[Opening Raw data section]

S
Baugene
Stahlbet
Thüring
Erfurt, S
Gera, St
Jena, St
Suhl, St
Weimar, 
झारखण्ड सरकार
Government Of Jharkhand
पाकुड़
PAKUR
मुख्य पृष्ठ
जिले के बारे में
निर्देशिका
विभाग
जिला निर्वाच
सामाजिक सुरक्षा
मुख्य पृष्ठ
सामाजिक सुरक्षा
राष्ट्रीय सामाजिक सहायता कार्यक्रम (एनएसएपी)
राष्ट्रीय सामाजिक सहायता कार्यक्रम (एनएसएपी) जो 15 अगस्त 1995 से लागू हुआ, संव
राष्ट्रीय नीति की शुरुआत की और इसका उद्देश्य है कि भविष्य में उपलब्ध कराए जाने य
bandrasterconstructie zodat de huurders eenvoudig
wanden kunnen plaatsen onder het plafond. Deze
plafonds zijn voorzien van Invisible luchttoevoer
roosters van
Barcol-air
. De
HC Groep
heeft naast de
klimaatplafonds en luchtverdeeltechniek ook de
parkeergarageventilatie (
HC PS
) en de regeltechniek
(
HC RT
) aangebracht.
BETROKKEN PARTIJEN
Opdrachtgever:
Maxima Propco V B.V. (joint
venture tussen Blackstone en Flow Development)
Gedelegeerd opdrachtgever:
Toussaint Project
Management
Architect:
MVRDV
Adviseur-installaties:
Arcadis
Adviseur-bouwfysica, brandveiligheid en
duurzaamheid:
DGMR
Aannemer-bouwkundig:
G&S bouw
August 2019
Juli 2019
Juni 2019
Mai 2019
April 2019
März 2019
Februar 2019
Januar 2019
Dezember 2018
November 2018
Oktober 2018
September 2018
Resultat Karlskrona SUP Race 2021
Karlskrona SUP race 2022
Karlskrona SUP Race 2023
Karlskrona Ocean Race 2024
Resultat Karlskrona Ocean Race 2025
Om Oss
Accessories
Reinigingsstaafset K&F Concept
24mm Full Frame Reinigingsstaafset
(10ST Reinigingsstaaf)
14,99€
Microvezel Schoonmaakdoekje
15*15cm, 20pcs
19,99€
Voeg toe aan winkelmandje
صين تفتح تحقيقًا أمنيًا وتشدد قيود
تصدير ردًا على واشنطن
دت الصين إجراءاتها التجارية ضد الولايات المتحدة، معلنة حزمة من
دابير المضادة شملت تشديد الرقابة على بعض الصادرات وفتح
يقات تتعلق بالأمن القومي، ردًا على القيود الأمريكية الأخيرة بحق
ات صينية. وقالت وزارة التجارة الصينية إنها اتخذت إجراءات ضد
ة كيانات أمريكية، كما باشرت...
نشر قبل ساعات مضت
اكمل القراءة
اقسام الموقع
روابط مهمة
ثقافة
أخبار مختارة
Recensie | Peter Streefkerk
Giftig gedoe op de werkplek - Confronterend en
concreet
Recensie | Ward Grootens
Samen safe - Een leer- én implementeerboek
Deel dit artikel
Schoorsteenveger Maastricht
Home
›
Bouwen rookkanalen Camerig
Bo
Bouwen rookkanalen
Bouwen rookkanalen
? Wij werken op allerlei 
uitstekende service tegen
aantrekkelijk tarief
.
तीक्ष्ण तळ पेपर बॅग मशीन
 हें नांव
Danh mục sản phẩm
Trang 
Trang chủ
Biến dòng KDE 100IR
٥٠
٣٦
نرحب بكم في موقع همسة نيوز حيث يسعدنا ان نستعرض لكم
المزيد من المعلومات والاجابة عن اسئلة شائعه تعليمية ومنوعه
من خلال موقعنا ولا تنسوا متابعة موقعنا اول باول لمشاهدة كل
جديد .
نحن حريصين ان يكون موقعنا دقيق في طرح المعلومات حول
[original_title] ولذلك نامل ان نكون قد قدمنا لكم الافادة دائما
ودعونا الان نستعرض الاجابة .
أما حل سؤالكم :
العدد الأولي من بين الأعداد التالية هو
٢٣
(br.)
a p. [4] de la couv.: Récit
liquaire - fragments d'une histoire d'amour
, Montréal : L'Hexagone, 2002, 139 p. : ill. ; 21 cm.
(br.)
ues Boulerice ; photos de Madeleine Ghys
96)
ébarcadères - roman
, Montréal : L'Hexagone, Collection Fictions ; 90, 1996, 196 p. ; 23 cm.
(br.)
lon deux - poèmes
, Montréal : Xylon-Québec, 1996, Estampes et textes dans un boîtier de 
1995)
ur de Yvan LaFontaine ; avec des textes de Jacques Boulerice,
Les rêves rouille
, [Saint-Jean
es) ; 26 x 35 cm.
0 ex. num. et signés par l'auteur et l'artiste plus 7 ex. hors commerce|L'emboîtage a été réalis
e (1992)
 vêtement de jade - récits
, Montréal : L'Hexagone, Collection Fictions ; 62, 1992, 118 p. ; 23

[Closing Raw data section]

--- Activity ---
Recopy all the entries faithfully, leaving none out.

--- Answer space ---
S
Baugene
Stahlbet
Thüring
Erfurt, S
Gera, St
Jena, St
Suhl, St
Weimar, 
झारखण्ड सरकार
Government Of Jharkhand
पाकुड़
PAKUR
मुख्य पृष्ठ
जिले के बारे में
निर्देशिका
विभाग
जिला निर्वाच
सामाजिक सुरक्षा
मुख्य पृष्ठ
सामाजिक सुरक्षा
राष्ट्रीय सामाजिक सहायता कार्यक्रम (एनएसएपी)
राष्ट्रीय सामाजिक सहायता कार्यक्रम (एनएसएपी) जो 15 अगस्त 1995 से लागू हुआ, संव
राष्ट्रीय नीति की शुरुआत की और इसका उद्देश्य है कि भविष्य में उपलब्ध कराए जाने य
bandrasterconstructie zodat de huurders eenvoudig
wanden kunnen plaatsen onder het plafond. Deze
plafonds zijn voorzien van Invisible luchttoevoer
roosters van
Barcol-air
. De
HC Groep
heeft naast de
klimaatplafonds en luchtverdeeltechniek ook de
parkeergarageventilatie (
HC PS
) en de regeltechniek
(
HC RT
) aangebracht.
BETROKKEN PARTIJEN
Opdrachtgever:
Maxima Propco V B.V. (joint
venture tussen Blackstone en Flow Development)
Gedelegeerd opdrachtgever:
Toussaint Project
Management
Architect:
MVRDV
Adviseur-installaties:
Arcadis
Adviseur-bouwfysica, brandveiligheid en
duurzaamheid:
DGMR
Aannemer-bouwkundig:
G&S bouw
August 2019
Juli 2019
Juni 2019
Mai 2019
April 2019
März 2019
Februar 2019
Januar 2019
Dezember 2018
November 2018
Oktober 2018
September 2018
Resultat Karlskrona SUP Race 2021
Karlskrona SUP race 2022
Karlskrona SUP Race 2023
Karlskrona Ocean Race 2024
Resultat Karlskrona Ocean Race 2025
Om Oss
Accessories
Reinigingsstaafset K&F Concept
24mm Full Frame Reinigingsstaafset
(10ST Reinigingsstaaf)
14,99€
Microvezel Schoonmaakdoekje
15*15cm, 20pcs
19,99€
Voeg toe aan winkelmandje
صين تفتح تحقيقًا أمنيًا وتشدد قيود
تصدير ردًا على واشنطن
دت الصين إجراءاتها التجارية ضد الولايات المتحدة، معلنة حزمة من
دابير المضادة شملت تشديد الرقابة على بعض الصادرات وفتح
يقات تتعلق بالأمن القومي، ردًا على القيود الأمريكية الأخيرة بحق
ات صينية. وقالت وزارة التجارة الصينية إنها اتخذت إجراءات ضد
ة كيانات أمريكية، كما باشرت...
نشر قبل ساعات مضت
اكمل القراءة
اقسام الموقع
روابط مهمة
ثقافة
أخبار مختارة
Recensie | Peter Streefkerk
Giftig gedoe op de werkplek - Confronterend en
concreet
Recensie | Ward Grootens
Samen safe - Een leer- én implementeerboek
Deel dit artikel
Schoorsteenveger Maastricht
Home
›
Bouwen rookkanalen Camerig
Bo
Bouwen rookkanalen
Bouwen rookkanalen
? Wij werken op allerlei 
uitstekende service tegen
aantrekkelijk tarief
.
तीक्ष्ण तळ पेपर बॅग मशीन
 हें नांव
Danh mục sản phẩm
Trang 
Trang chủ
Biến dòng KDE 100IR
٥٠
٣٦
نرحب بكم في موقع همسة نيوز حيث يسعدنا ان نستعرض لكم
المزيد من المعلومات والاجابة عن اسئلة شائعه تعليمية ومنوعه
من خلال موقعنا ولا تنسوا متابعة موقعنا اول باول لمشاهدة كل
جديد .
نحن حريصين ان يكون موقعنا دقيق في طرح المعلومات حول
[original_title] ولذلك نامل ان نكون قد قدمنا لكم الافادة دائما
ودعونا الان نستعرض الاجابة .
أما حل سؤالكم :
العدد الأولي من بين الأعداد التالية هو
٢٣
(br.)
a p. [4] de la couv.: Récit
liquaire - fragments d'une histoire d'amour
, Montréal : L'Hexagone, 2002, 139 p. : ill. ; 21 cm.
(br.)
ues Boulerice ; photos de Madeleine Ghys
96)
ébarcadères - roman
, Montréal : L'Hexagone, Collection Fictions ; 90, 1996, 196 p. ; 23 cm.
(br.)
lon deux - poèmes
, Montréal : Xylon-Québec, 1996, Estampes et textes dans un boîtier de 
1995)
ur de Yvan LaFontaine ; avec des textes de Jacques Boulerice,
Les rêves rouille
, [Saint-Jean
es) ; 26 x 35 cm.
0 ex. num. et signés par l'auteur et l'artiste plus 7 ex. hors commerce|L'emboîtage a été réalis
e (1992)
 vêtement de jade - récits
, Montréal : L'Hexagone, Collection Fictions ; 62, 1992, 118 p. ; 23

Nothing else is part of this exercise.